Steyr 55 "Baby" (1939) at the Louwman Museum in The Hague (Holland)
Steyr was an Austrian automotive brand, established in 1915 as a branch of the Austrian Weapon Manufacturing Company (ÖWG or Österreichische Waffenfabriks-Gesellschaft). Renamed Steyr-Werke in 1926 and merged in 1934 with Austro-Daimler and Puch into Steyr-Daimler-Puch, it continued manufacturing Steyr automobiles until 1959. There is a definite resemblance between the Steyr 55 – affectionately known as "Baby" – and the Volkswagen "Beetle". In fact, Ferdinand Porsche, who later designed the Beetle, worked at Steyr between 1929 and 1930, but whether he actually influenced the development of Steyr's "people's car" is not certain. Its design was officially attributed to Karl Jenschke. The Steyr 50 was launched in 1936, the same year as the Beetle. It was followed two years later by the more powerful 55. The Austrian Steyr factory originally produced armaments but started developing cars and tractors around World War I. It merged with Austro-Daimler-Puch in 1934 to create Steyr-Daimler-Puch, which produced a diverse range of vehicles after World War II, encompassing cars, lorries, buses and all-terrain vehicles. The different divisions were split at the end of the 1980s and in 1998 the Canadian automotive supplier Magna took over the motorcar division. Magna-Steyr currently develops and assembles on behalf of many large motor manufacturers such as BMW, Mercedes-Benz, Chrysler and Fiat.

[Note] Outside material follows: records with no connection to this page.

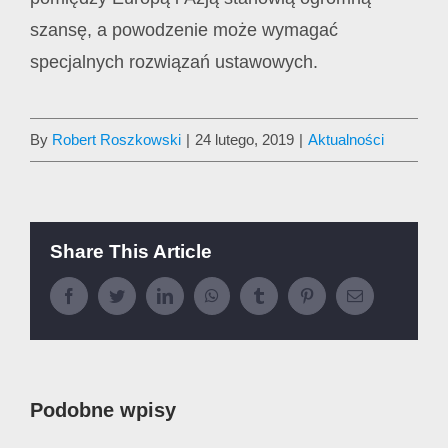
szansę, a powodzenie może wymagać
specjalnych rozwiązań ustawowych.
By
Robert Roszkowski
|
24 lutego, 2019
|
Aktualności
Share This Article
Facebook
Twitter
LinkedIn
WhatsApp
Tumblr
Pinterest
Email
Podobne wpisy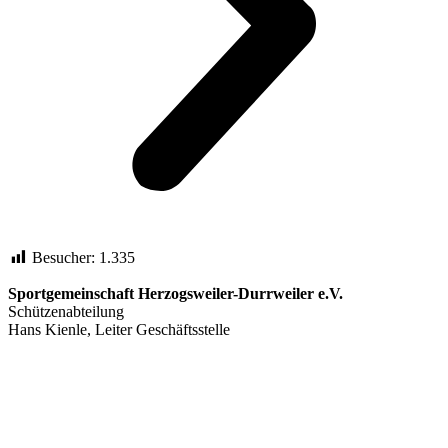
Besucher:
1.335
Sportgemeinschaft Herzogsweiler-Durrweiler e.V.
Schützenabteilung
Hans Kienle, Leiter Geschäftsstelle
info@sabt-durrweiler.de
Telefon Hans Kienle: 07445/1741
Telefon Schützenhaus: 07445/2345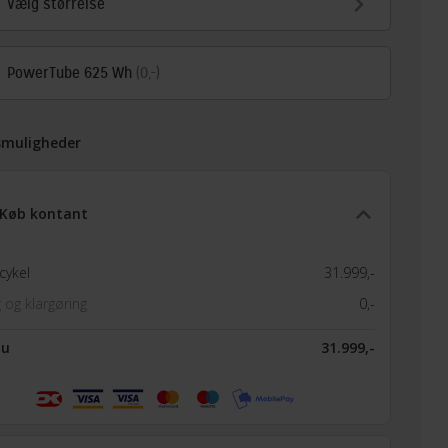
Vælg størrelse
PowerTube 625 Wh
(0,-)
smuligheder
Køb kontant
cykel
31.999,-
 og klargøring
0,-
nu
31.999,-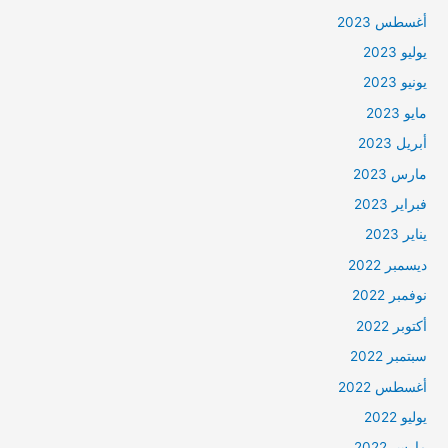
أغسطس 2023
يوليو 2023
يونيو 2023
مايو 2023
أبريل 2023
مارس 2023
فبراير 2023
يناير 2023
ديسمبر 2022
نوفمبر 2022
أكتوبر 2022
سبتمبر 2022
أغسطس 2022
يوليو 2022
مارس 2022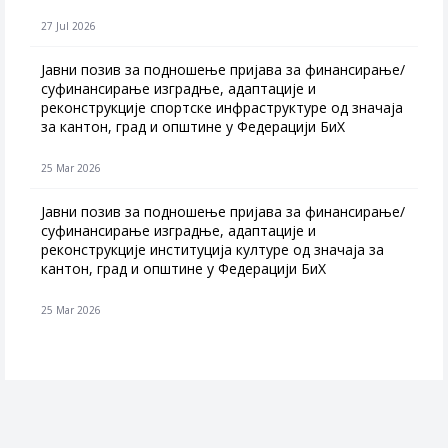
27 Jul 2026
Jавни позив за подношење пријава за финансирање/
суфинансирање изградње, адаптације и
реконструкције спортске инфраструктуре од значаја
за кантон, град и општине у Федерацији БиХ
25 Mar 2026
Јавни позив за подношење пријава за финансирање/
суфинансирање изградње, адаптације и
реконструкције институција културе од значаја за
кантон, град и општине у Федерацији БиХ
25 Mar 2026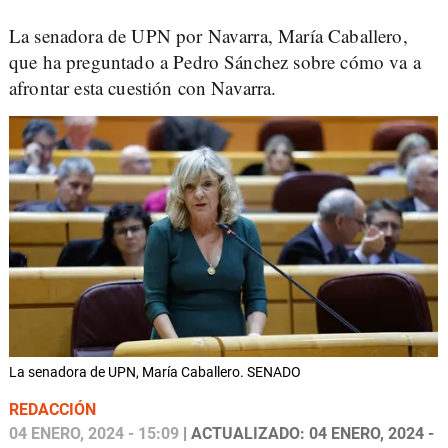
La senadora de UPN por Navarra, María Caballero,
que ha preguntado a Pedro Sánchez sobre cómo va a
afrontar esta cuestión con Navarra.
La senadora de UPN, María Caballero. SENADO
REDACCIÓN
04 ENERO, 2024 - 15:09
| ACTUALIZADO: 04 ENERO, 2024 -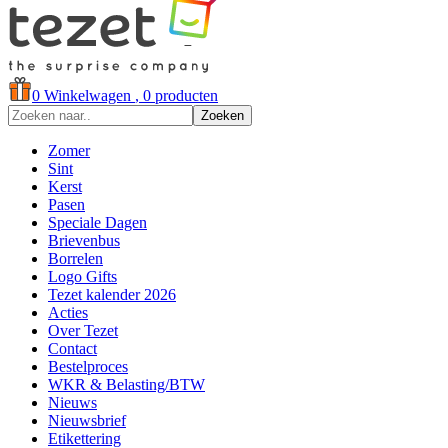
0
Winkelwagen
, 0 producten
Zoeken
Zomer
Sint
Kerst
Pasen
Speciale Dagen
Brievenbus
Borrelen
Logo Gifts
Tezet kalender 2026
Acties
Over Tezet
Contact
Bestelproces
WKR & Belasting/BTW
Nieuws
Nieuwsbrief
Etikettering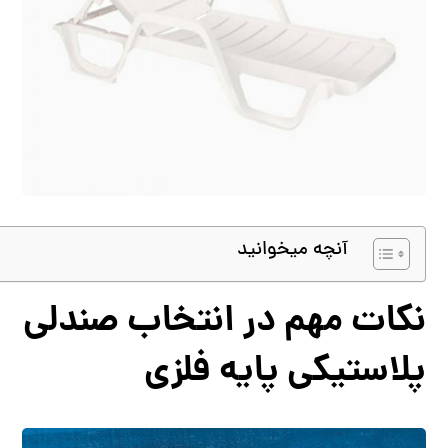
آنچه میخوانید
نکات مهم در انتخاب صندلی
پلاستیکی پایه فلزی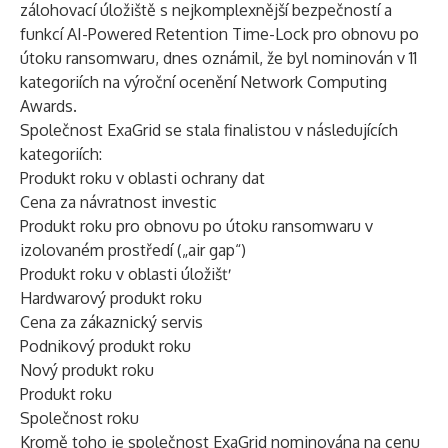
zálohovací úložiště s nejkomplexnější bezpečností a
funkcí AI-Powered Retention Time-Lock pro obnovu po
útoku ransomwaru, dnes oznámil, že byl nominován v 11
kategoriích na výroční ocenění
Network Computing
Awards
.
Společnost ExaGrid se stala finalistou v následujících
kategoriích:
Produkt roku v oblasti ochrany dat
Cena za návratnost investic
Produkt roku pro obnovu po útoku ransomwaru v
izolovaném prostředí („air gap“)
Produkt roku v oblasti úložišť
Hardwarový produkt roku
Cena za zákaznický servis
Podnikový produkt roku
Nový produkt roku
Produkt roku
Společnost roku
Kromě toho je společnost ExaGrid nominována na cenu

The Louwman Museum in The Hague, the Netherlands, features one of the most impressive private car collections in the world. Several hundred cars are on show to teach you all about car history. The Louwman Museum offers a wide collection that includes everything from antique and classic cars to Formula 1 racing cars and hybrids. Since 1934, two generations of the Louwman family have assembled a unique collection of cars. The present Louwman Museum was designed to display the collection to the public. It was festively opened in 2010. The collection leads you from horse and wagon to the first self-propelled vehicles. It also takes you past the luxury cars from the end of the 19th century, post-war "affordable cars" and the first racing cars. Some of the Louwman Museum's highlights include unique specimens such as the boat-car, the beach-car and the swan-car as well as famous cars such as James Bond's Aston Martin from the film Goldfinger and the customised Cadillac Fleetwood of Elvis Presley.